Compositional Changes and Ecotoxicological Aspects of Hydrogen Peroxide Application to a Natural Plankton Community

Abstract Cyanobacterial blooms compromise water quality worldwide, demanding nutrient input control. However, once established, other strategies are necessary to control the growth of cyanobacteria. Oxidation processes such as hydrogen peroxide (H2O2) offer a potential solution; however, research on planktonic community recovery post-H2O2 exposure is limited. Here, we investigated the impact of the addition of H2O2 alone at various concentrations (1, 10, and 100 mg/L) on the natural phytoplankton and bacterioplankton communities of a eutrophic reservoir over 21 days under laboratory conditions.
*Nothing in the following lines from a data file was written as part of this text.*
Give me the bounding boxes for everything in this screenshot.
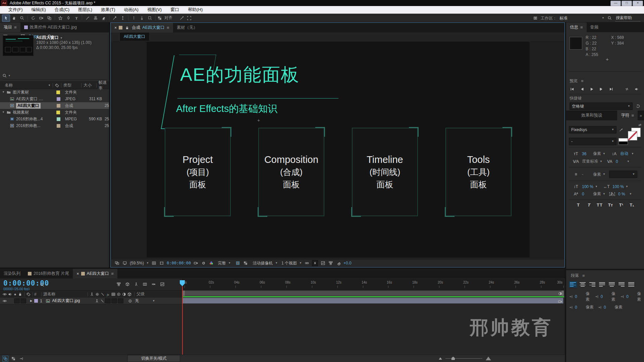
align-jcenter-button[interactable] xyxy=(608,281,616,288)
snapshot-icon[interactable] xyxy=(193,260,199,266)
project-search[interactable]: ▾ xyxy=(2,72,107,80)
menu-item[interactable]: 视图(V) xyxy=(143,6,166,13)
project-row[interactable]: AE四大窗口 ....JPEG311 KB xyxy=(0,96,109,102)
adjustment-switch-icon[interactable] xyxy=(121,292,127,297)
puppet-tool-icon[interactable] xyxy=(119,14,127,22)
lock-column-icon[interactable] xyxy=(17,292,23,297)
font-size-value[interactable]: 36 xyxy=(582,152,591,156)
align-right-button[interactable] xyxy=(588,281,596,288)
search-icon[interactable] xyxy=(607,15,612,21)
layer-label-chip[interactable] xyxy=(34,299,38,303)
layer-fx-toggle[interactable] xyxy=(105,298,111,303)
stroke-style-select[interactable]: ▼ xyxy=(609,171,637,178)
composition-viewer[interactable]: AE的功能面板 After Effects的基础知识 Project(项目)面板… xyxy=(111,41,564,259)
work-area-start-handle[interactable] xyxy=(182,291,185,296)
label-chip[interactable] xyxy=(56,111,60,114)
close-tab-icon[interactable]: × xyxy=(114,25,117,30)
region-of-interest-icon[interactable] xyxy=(235,260,240,266)
effects-switch-icon[interactable]: fx xyxy=(105,292,111,297)
layer-frameblend-toggle[interactable] xyxy=(111,298,117,303)
workspace-caret-icon[interactable]: ▼ xyxy=(602,17,604,19)
pixel-aspect-correction-icon[interactable] xyxy=(304,260,310,266)
faux-style-button-2[interactable]: TT xyxy=(595,202,604,207)
item-name-cell[interactable]: ▼图片素材 xyxy=(0,89,56,95)
zoom-out-icon[interactable] xyxy=(439,357,442,360)
brush-tool-icon[interactable] xyxy=(84,14,92,22)
indent-control[interactable]: 0像素 xyxy=(568,304,594,310)
panel-menu-icon[interactable]: ≡ xyxy=(14,25,17,30)
workspace-cycle-icon[interactable] xyxy=(533,15,538,21)
previous-frame-button[interactable] xyxy=(579,86,585,92)
view-layout-select[interactable]: 1 个视图 xyxy=(281,260,297,266)
font-family-select[interactable]: Fixedsys▼ xyxy=(569,126,616,133)
layer-row[interactable]: ▶ 1 AE四大窗口.jpg 无 ▼ xyxy=(0,298,182,304)
loop-button[interactable] xyxy=(624,86,630,92)
tab-effect-controls[interactable]: 效果控件 AE四大窗口.jpg xyxy=(20,22,80,32)
reset-icon[interactable] xyxy=(635,104,641,109)
parent-column[interactable]: 父级 xyxy=(137,291,145,297)
label-column-icon[interactable] xyxy=(26,292,31,297)
grid-guides-icon[interactable] xyxy=(151,260,157,266)
item-name[interactable]: 2016邢帅教...4 xyxy=(16,116,43,122)
project-row[interactable]: ▼图片素材文件夹 xyxy=(0,89,109,96)
item-name[interactable]: 视频素材 xyxy=(13,110,29,115)
menu-item[interactable]: 合成(C) xyxy=(50,6,74,13)
horizontal-scale-value[interactable]: 100 % xyxy=(612,184,624,189)
camera-tool-icon[interactable] xyxy=(37,14,45,22)
transfer-controls-icon[interactable] xyxy=(11,356,16,361)
inout-columns-icon[interactable] xyxy=(19,356,24,361)
go-to-start-button[interactable] xyxy=(570,86,575,92)
mute-audio-button[interactable] xyxy=(634,86,639,92)
item-name-cell[interactable]: ▼视频素材 xyxy=(0,110,56,115)
composition-mini-flowchart-icon[interactable] xyxy=(116,282,121,287)
label-chip[interactable] xyxy=(56,90,60,94)
zoom-tool-icon[interactable] xyxy=(18,14,26,22)
label-chip[interactable] xyxy=(57,124,60,128)
time-ruler[interactable]: 0s02s04s06s08s10s12s14s16s18s20s22s24s26… xyxy=(182,279,565,290)
swap-fill-stroke-icon[interactable]: ⇄ xyxy=(639,123,641,127)
indent-value[interactable]: 0 xyxy=(626,294,636,299)
audio-column-icon[interactable] xyxy=(7,292,13,297)
next-frame-button[interactable] xyxy=(599,86,604,92)
number-column[interactable]: # xyxy=(34,292,40,297)
panel-menu-icon[interactable]: ≡ xyxy=(582,273,585,278)
timeline-tab[interactable]: 2016邢帅教育 片尾 xyxy=(24,269,73,279)
work-area-bar[interactable] xyxy=(182,290,564,296)
indent-value[interactable]: 0 xyxy=(575,294,584,299)
indent-control[interactable]: 0像素 xyxy=(568,291,591,302)
tab-project[interactable]: 项目≡ xyxy=(0,22,20,32)
tracking-value[interactable]: 0 xyxy=(616,159,625,164)
faux-style-button-1[interactable]: T xyxy=(585,202,593,207)
graph-editor-icon[interactable] xyxy=(160,282,165,287)
panel-menu-icon[interactable]: ≡ xyxy=(111,271,114,276)
indent-control[interactable]: 0像素 xyxy=(594,291,616,302)
column-size[interactable]: 大小 xyxy=(84,82,96,88)
tab-footage[interactable]: 素材（无） xyxy=(173,23,202,33)
layer-duration-bar[interactable] xyxy=(182,298,564,304)
column-name[interactable]: 名称 xyxy=(5,82,48,88)
align-center-button[interactable] xyxy=(579,281,587,288)
parent-pickwhip-icon[interactable] xyxy=(127,298,133,304)
menu-item[interactable]: 文件(F) xyxy=(4,6,27,13)
leading-value[interactable]: 自动 xyxy=(620,151,630,157)
menu-item[interactable]: 窗口 xyxy=(166,6,183,13)
kerning-value[interactable]: 度量标准 xyxy=(582,159,598,164)
frame-blending-icon[interactable] xyxy=(142,282,148,287)
indent-value[interactable]: 0 xyxy=(601,294,610,299)
align-left-button[interactable] xyxy=(569,281,577,288)
lock-icon[interactable] xyxy=(124,25,130,31)
label-column-icon[interactable] xyxy=(54,83,60,88)
item-name[interactable]: 图片素材 xyxy=(13,89,29,95)
rotate-tool-icon[interactable] xyxy=(29,14,37,22)
tsume-value[interactable]: 0 % xyxy=(618,192,628,196)
hand-tool-icon[interactable] xyxy=(10,14,18,22)
shy-layers-icon[interactable] xyxy=(133,282,139,287)
minimize-button[interactable]: — xyxy=(610,1,621,6)
show-snapshot-icon[interactable] xyxy=(201,260,206,266)
video-column-icon[interactable] xyxy=(2,292,7,297)
label-chip[interactable] xyxy=(57,97,60,101)
show-channel-icon[interactable] xyxy=(209,260,214,266)
primary-viewer-icon[interactable] xyxy=(122,260,127,266)
maximize-button[interactable]: □ xyxy=(622,1,632,6)
tab-character[interactable]: 字符≡ xyxy=(617,111,638,120)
We aimed to evaluate the differential susceptibility of cyanobacteria and green algae, possible phytoplankton regrowth, changes in bacterioplankton composition and the effect of residual H2O2 or its byproducts on organisms at different trophic levels. Initially, cyanobacteria (mainly Microcystis and Cyanobium) were the main contributors to chlorophyll (Chl) concentrations, followed by green algae. Within 7 days, the phytoplankton abundance decreased under all conditions, with pronounced effects occurring in the H2O2 treatments within the first 48 hours. H2O2 exposure led to residual Chl concentrations for cyanobacteria and green algae, and after fresh culture medium addition, green algae, but not cyanobacteria, were able to regrow in the <10 mg/L treatment. At lower H2O2 concentrations, Microcystis, Cyanobium, Limnothrix, and Planktothrix resisted, while at higher concentrations, Cyanobium and Mastigocladopsis persisted. In the bacterioplankton community, H2O2 addition led to a greater abundance of taxa from the hgcI clade, Comamonadaceae family, Craurococcus-Caldovatus and Staphylococcus. Ecotoxicological assays revealed transient effects of H2O2 on Daphnia similis survival, while Danio rerio remained unaffected. Our findings demonstrate that, compared with cyanobacteria, green algae exhibit greater resistance and resilience to H2O2, with transient effects on zooplankton at concentrations up to 10 mg/L. This research underscores the complexity of managing cyanobacterial blooms and emphasizes the need for comprehensive strategies considering ecological impacts.